Ledger company made first comments on the recent report of the cybersecurity researchers wallet.fail regarding a number of successful attacks on the hardware wallets Ledger and Trezor.
At the Chaos Communication Congress held in Leipzig December 27, the wallet.fail team noted that they detected several ways to attack these hardware wallets for cryptos. They said that the attacks were made on different fronts and the results show persisting problems of these storages instruments.
At the same time, the company representative said that wallet.fail experts actually failed to get PIN or seed phrase from the hacked device. As he assured, all essential assets remain protected, so there are no reasons for concerns.

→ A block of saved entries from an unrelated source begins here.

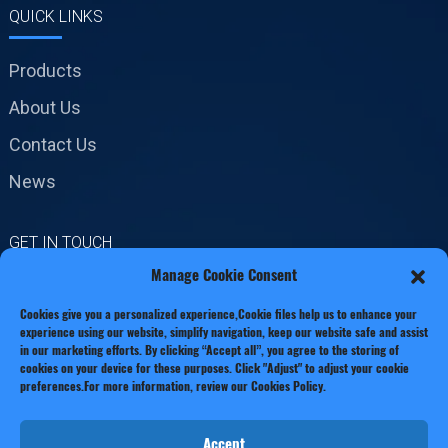
QUICK LINKS
Products
About Us
Contact Us
News
GET IN TOUCH
Manage Cookie Consent
No.19 Jinxiang Road,
Cookies give you a personalized experience,Сookie files help us to enhance your
Xianxiang Town, Zhejiang
experience using our website, simplify navigation, keep our website safe and assist
Province
in our marketing efforts. By clicking “Accept all”, you agree to the storing of
cookies on your device for these purposes. Click "Adjust" to adjust your cookie
preferences.For more information, review our Cookies Policy.
Phone: +86 13221920511
Email:info@thecastingfactory.com
Accept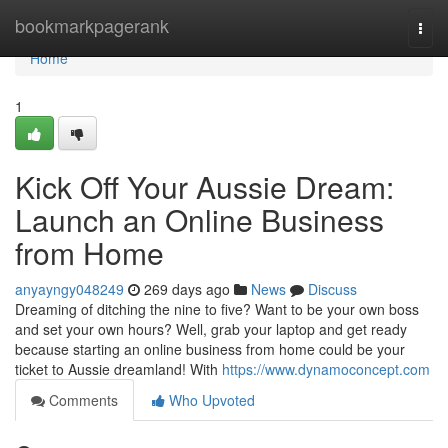
Home
bookmarkpagerank
Togg
navi
Home
1
Kick Off Your Aussie Dream:
Launch an Online Business
from Home
anyayngy048249
269 days ago
News
Discuss
Dreaming of ditching the nine to five? Want to be your own boss
and set your own hours? Well, grab your laptop and get ready
because starting an online business from home could be your
ticket to Aussie dreamland! With
https://www.dynamoconcept.com
Comments
Who Upvoted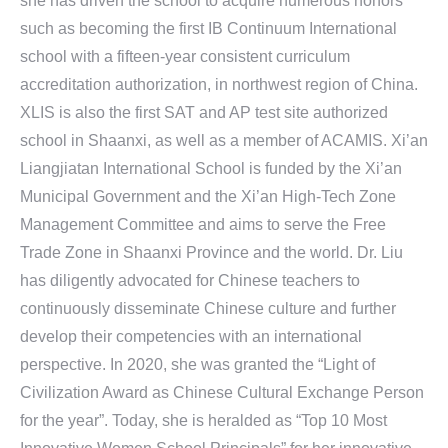
she has driven the school to acquire numerous honors
such as becoming the first IB Continuum International
school with a fifteen-year consistent curriculum
accreditation authorization, in northwest region of China.
XLIS is also the first SAT and AP test site authorized
school in Shaanxi, as well as a member of ACAMIS. Xi’an
Liangjiatan International School is funded by the Xi’an
Municipal Government and the Xi’an High-Tech Zone
Management Committee and aims to serve the Free
Trade Zone in Shaanxi Province and the world. Dr. Liu
has diligently advocated for Chinese teachers to
continuously disseminate Chinese culture and further
develop their competencies with an international
perspective. In 2020, she was granted the “Light of
Civilization Award as Chinese Cultural Exchange Person
for the year”. Today, she is heralded as “Top 10 Most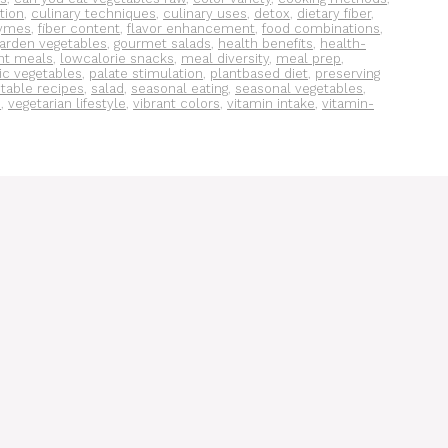
tion
,
culinary techniques
,
culinary uses
,
detox
,
dietary fiber
,
ymes
,
fiber content
,
flavor enhancement
,
food combinations
,
arden vegetables
,
gourmet salads
,
health benefits
,
health-
ght meals
,
lowcalorie snacks
,
meal diversity
,
meal prep
,
ic vegetables
,
palate stimulation
,
plantbased diet
,
preserving
table recipes
,
salad
,
seasonal eating
,
seasonal vegetables
,
s
,
vegetarian lifestyle
,
vibrant colors
,
vitamin intake
,
vitamin-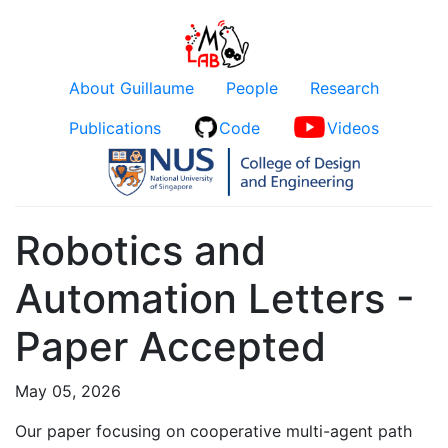
About Guillaume
People
Research
Publications
Code
Videos
Robotics and
Automation Letters -
Paper Accepted
May 05, 2026
Our paper focusing on cooperative multi-agent path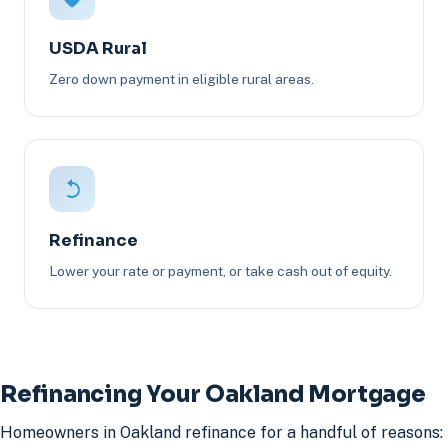
USDA Rural
Zero down payment in eligible rural areas.
Refinance
Lower your rate or payment, or take cash out of equity.
Refinancing Your Oakland Mortgage
Homeowners in Oakland refinance for a handful of reasons: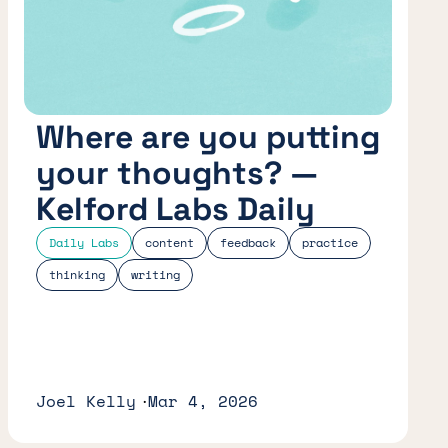
Where are you putting
your thoughts? —
Kelford Labs Daily
Daily Labs
content
feedback
practice
thinking
writing
Joel Kelly
Mar 4, 2026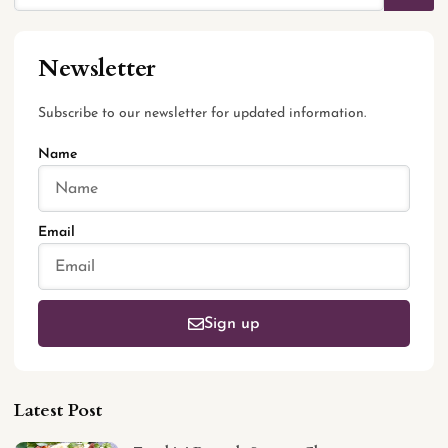
Newsletter
Subscribe to our newsletter for updated information.
Name
Email
Sign up
Latest Post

Moreover, the producer stated that the methods described by the wallet.fail team looks unpractical. An aggressive hacker would seek more effective ways rather than applying a physical modification of Ledger Nano S wallet and further malware installation on a victim's PC. In particular, the company believes that this is a quite a complicated method – getting physical access to the device, malware installation. Moreover, it would be required that the user initiate a transaction. However, such method is possible anyway, Ledger mentioned.
As for another way to get access to the device, the company responded that the wallet.fail managed to install their own firmware that can switch the wallet to adjustment mode avoiding microprocessor checking, though that is all that they could do.
Besides, the company trashed the wallet.fail move saying that they unveiled the vulnerabilities to the public at the conference rather than applied for the bag detecting programme developed for such issues.